- Born: April 1, 1957 (age 67)
- Education: Kharkiv State Institute of Arts
- Occupation: painter
- Awards: Honored Artist of Azerbaijan

= Jalil Huseynov =

Azerbaijani painter (born 1957)

Jalil Gafar oghlu Huseynov (Cəlil Qafar oğlu Hüseynov, born April 1, 1957) is an Azerbaijani painter, professor, People's Artist of Azerbaijan (2005).

== Biography ==
Jalil Huseynov was born on April 1, 1957. In 1973–1977 he studied at the Azerbaijan State Azim Azimzade Art School, and in 1977–1982 he studied at the Kharkiv State Institute of Arts, majoring in monumental painting. Since 1983, he has been a member of the Artists' Union of the USSR.

In 1982-2000, he worked as a teacher, head teacher, associate professor, head of department and dean at Azerbaijan State University of Culture and Arts. In 2000–2010, he was vice-rector of the Azerbaijan State Academy of Fine Arts for educational affairs.

Jalil Huseynov has been working as an author of architectural projects since 1986. He is the author of monumental works and architectural projects in a number of settlements in Turkey and Azerbaijan.

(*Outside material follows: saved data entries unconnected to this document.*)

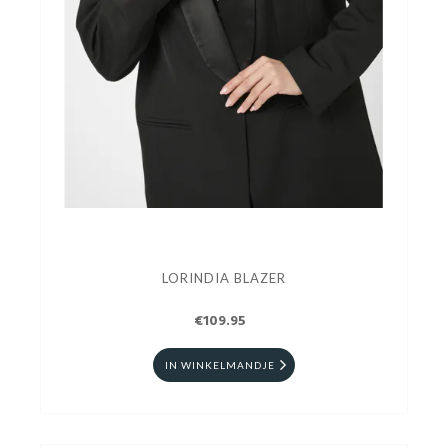
LORINDIA BLAZER
€109.95
IN WINKELMANDJE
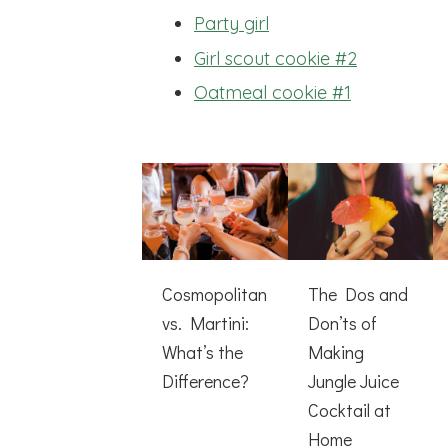
Party girl
Girl scout cookie #2
Oatmeal cookie #1
Cosmopolitan
The Dos and
vs. Martini:
Don’ts of
What’s the
Making
Difference?
Jungle Juice
Cocktail at
Home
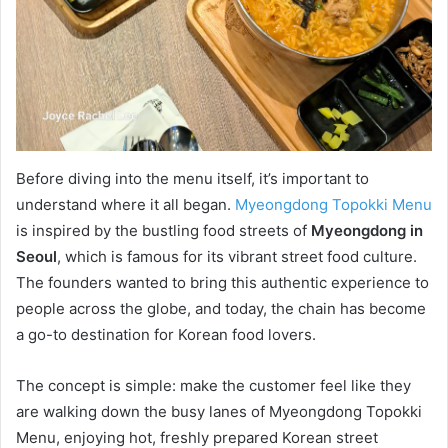
Before diving into the menu itself, it’s important to
understand where it all began.
Myeongdong Topokki Menu
is inspired by the bustling food streets of
Myeongdong in
Seoul
, which is famous for its vibrant street food culture.
The founders wanted to bring this authentic experience to
people across the globe, and today, the chain has become
a go-to destination for Korean food lovers.
The concept is simple: make the customer feel like they
are walking down the busy lanes of Myeongdong Topokki
Menu, enjoying hot, freshly prepared Korean street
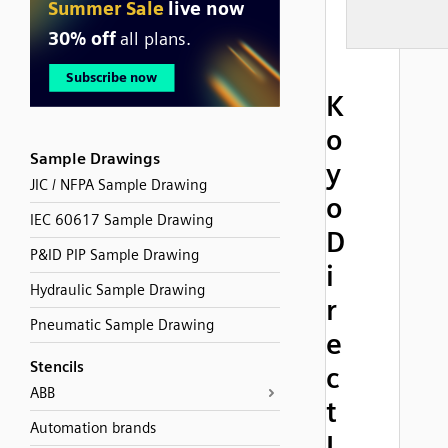
K
o
Sample Drawings
y
JIC / NFPA Sample Drawing
o
IEC 60617 Sample Drawing
D
P&ID PIP Sample Drawing
i
Hydraulic Sample Drawing
r
Pneumatic Sample Drawing
e
Stencils
c
ABB
t
Automation brands
L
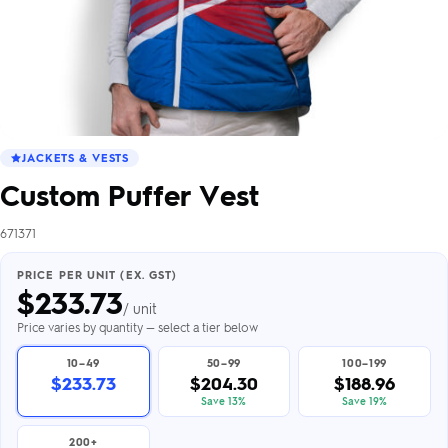
JACKETS & VESTS
Custom Puffer Vest
671371
PRICE PER UNIT (EX. GST)
$
233.73
/ unit
Price varies by quantity — select a tier below
10–49
50–99
100–199
$233.73
$204.30
$188.96
Save 13%
Save 19%
200+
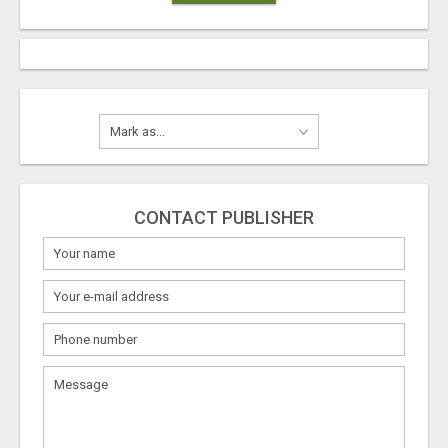
CONTACT PUBLISHER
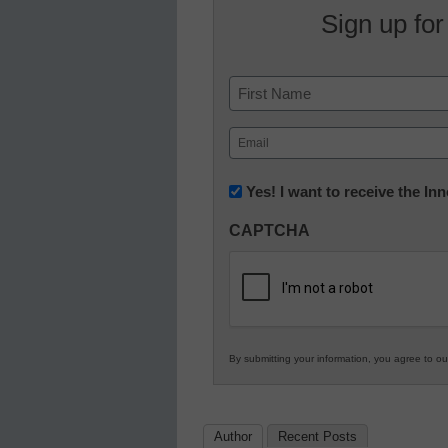
Sign up for
Name
First
Email
(Required)
Newsletter:
Yes! I want to receive the I
Innovations
CAPTCHA
in
K12
Education
By submitting your information, you agree to o
Author
Recent Posts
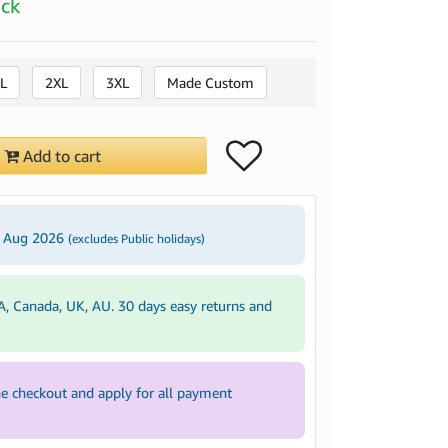
ock
L
2XL
3XL
Made Custom
Add to cart
3 Aug 2026
(excludes Public holidays)
A, Canada, UK, AU. 30 days easy returns and
e checkout and apply for all payment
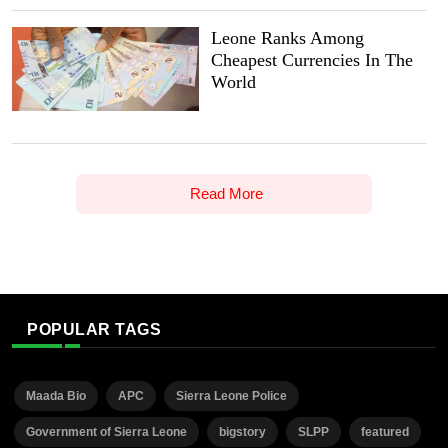
Leone Ranks Among
Cheapest Currencies In The
World
Read More
POPULAR TAGS
Maada Bio
APC
Sierra Leone Police
Government of Sierra Leone
bigstory
SLPP
featured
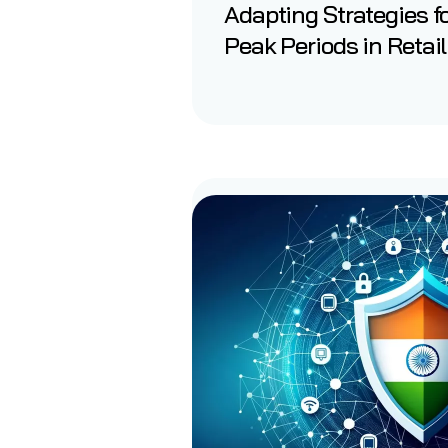
Adapting Strategies f
Peak Periods in Retail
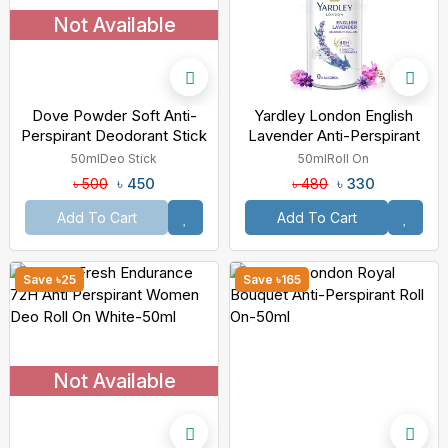
Not Available
Dove Powder Soft Anti-
Yardley London English
Perspirant Deodorant Stick
Lavender Anti-Perspirant
48H Protection-50ml
Roll On-50ml
50ml
Deo Stick
50ml
Roll On
৳ 450
৳ 330
৳ 500
৳ 480
Add To Cart
Add To Cart
Save ৳25
Save ৳165
Not Available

Since 1982, the artist has participated in various national and international exhibitions. His works have been exhibited in the USA, France, Germany, Russia, Turkey, Iran, Georgia, Syria, UAE, Ukraine and other countries. A number of his works are kept in the National Art Museum of Azerbaijan and the Baku Museum of Modern Art, as well as in private collections.